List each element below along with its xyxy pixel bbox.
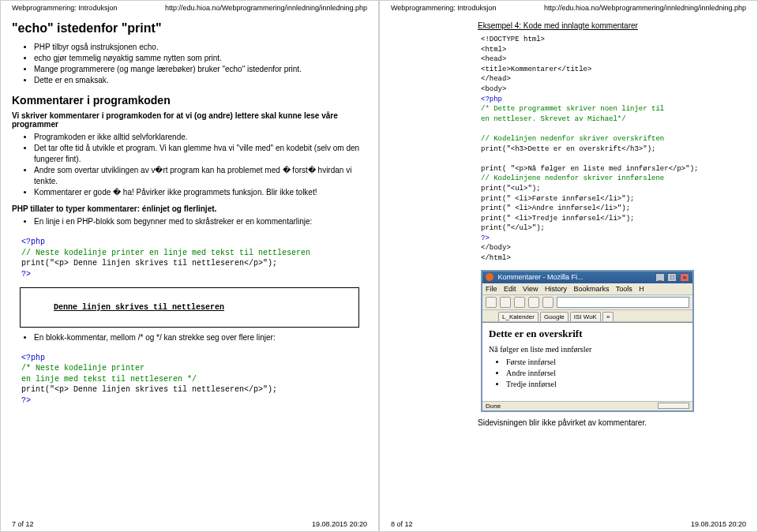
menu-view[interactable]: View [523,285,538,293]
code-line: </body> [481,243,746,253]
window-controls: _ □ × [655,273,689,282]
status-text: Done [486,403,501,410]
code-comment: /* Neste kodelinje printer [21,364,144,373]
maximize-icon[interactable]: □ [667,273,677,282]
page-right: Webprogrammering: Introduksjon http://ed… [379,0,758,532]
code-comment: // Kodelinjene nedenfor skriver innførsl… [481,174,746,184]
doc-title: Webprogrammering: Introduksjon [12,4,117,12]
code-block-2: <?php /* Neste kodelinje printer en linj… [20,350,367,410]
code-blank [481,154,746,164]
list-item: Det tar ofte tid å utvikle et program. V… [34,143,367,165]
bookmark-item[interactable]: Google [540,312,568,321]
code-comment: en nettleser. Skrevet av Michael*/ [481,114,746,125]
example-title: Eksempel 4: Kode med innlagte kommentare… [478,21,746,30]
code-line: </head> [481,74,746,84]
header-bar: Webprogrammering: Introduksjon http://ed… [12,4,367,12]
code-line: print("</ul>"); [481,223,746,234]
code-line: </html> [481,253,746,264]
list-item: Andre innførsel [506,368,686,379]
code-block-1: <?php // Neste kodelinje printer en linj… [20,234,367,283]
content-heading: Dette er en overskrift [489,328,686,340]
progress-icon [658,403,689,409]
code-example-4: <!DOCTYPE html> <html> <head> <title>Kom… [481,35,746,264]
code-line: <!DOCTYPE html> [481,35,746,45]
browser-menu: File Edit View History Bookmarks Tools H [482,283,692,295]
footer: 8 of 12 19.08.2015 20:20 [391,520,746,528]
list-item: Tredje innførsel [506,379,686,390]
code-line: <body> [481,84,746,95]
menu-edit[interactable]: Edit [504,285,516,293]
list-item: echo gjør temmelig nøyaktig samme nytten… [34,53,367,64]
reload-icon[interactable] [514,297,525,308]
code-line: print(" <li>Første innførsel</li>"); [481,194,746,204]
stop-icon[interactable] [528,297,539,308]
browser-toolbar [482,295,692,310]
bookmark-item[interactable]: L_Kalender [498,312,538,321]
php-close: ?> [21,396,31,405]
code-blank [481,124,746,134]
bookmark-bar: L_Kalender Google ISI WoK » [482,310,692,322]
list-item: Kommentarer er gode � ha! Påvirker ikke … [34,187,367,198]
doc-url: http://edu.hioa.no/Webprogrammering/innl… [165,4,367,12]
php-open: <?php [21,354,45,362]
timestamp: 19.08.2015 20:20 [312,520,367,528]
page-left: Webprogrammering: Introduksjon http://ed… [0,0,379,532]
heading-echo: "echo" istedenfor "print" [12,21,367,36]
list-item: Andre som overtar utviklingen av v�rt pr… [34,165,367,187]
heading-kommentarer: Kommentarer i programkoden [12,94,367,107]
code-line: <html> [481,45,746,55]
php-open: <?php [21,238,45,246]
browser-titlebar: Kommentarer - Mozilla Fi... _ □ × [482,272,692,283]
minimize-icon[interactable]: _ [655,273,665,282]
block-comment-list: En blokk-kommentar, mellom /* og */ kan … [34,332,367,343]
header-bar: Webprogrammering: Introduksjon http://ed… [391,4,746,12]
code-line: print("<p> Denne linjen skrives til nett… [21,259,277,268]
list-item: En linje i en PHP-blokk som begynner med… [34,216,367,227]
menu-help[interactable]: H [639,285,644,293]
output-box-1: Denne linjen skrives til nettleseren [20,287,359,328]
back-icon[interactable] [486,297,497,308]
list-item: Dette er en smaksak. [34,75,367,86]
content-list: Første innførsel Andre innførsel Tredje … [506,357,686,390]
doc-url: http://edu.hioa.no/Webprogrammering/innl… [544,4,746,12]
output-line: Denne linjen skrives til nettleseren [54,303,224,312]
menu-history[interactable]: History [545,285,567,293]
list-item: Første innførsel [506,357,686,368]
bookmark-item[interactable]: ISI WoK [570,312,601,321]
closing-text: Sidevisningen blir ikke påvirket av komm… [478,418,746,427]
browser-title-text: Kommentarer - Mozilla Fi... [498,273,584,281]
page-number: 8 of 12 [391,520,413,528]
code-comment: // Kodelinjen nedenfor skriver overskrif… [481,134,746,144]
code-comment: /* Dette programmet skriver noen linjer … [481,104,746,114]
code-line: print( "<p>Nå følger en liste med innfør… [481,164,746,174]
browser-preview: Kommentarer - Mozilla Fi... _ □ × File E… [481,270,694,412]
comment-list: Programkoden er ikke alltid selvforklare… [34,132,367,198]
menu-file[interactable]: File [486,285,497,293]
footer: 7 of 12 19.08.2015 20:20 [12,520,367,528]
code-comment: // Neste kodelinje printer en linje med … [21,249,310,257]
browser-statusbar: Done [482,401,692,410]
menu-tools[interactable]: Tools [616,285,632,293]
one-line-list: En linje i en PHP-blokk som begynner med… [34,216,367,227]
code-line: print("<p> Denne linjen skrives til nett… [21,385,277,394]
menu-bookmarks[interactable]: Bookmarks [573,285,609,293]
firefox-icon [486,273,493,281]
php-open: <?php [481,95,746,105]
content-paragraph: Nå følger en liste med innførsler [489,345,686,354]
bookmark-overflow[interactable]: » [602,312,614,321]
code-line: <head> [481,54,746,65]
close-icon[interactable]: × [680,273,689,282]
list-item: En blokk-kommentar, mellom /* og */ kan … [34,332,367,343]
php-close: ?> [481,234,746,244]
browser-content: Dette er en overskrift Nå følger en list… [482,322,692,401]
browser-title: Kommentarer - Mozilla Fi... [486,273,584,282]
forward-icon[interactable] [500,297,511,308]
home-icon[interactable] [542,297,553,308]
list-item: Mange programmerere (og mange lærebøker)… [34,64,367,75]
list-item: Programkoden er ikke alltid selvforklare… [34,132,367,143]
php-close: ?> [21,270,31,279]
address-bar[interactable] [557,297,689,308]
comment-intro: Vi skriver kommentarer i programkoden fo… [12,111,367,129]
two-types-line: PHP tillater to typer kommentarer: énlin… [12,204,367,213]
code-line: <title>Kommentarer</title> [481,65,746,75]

..........

◆ **ACTIVITY**:
Of the lines above, copy each that contains "nedenfor".

◆ **RESPONSE AREA**:
code-comment: // Kodelinjene nedenfor skriver innførsl… [481,174,746,184]
code-comment: // Kodelinjen nedenfor skriver overskrif… [481,134,746,144]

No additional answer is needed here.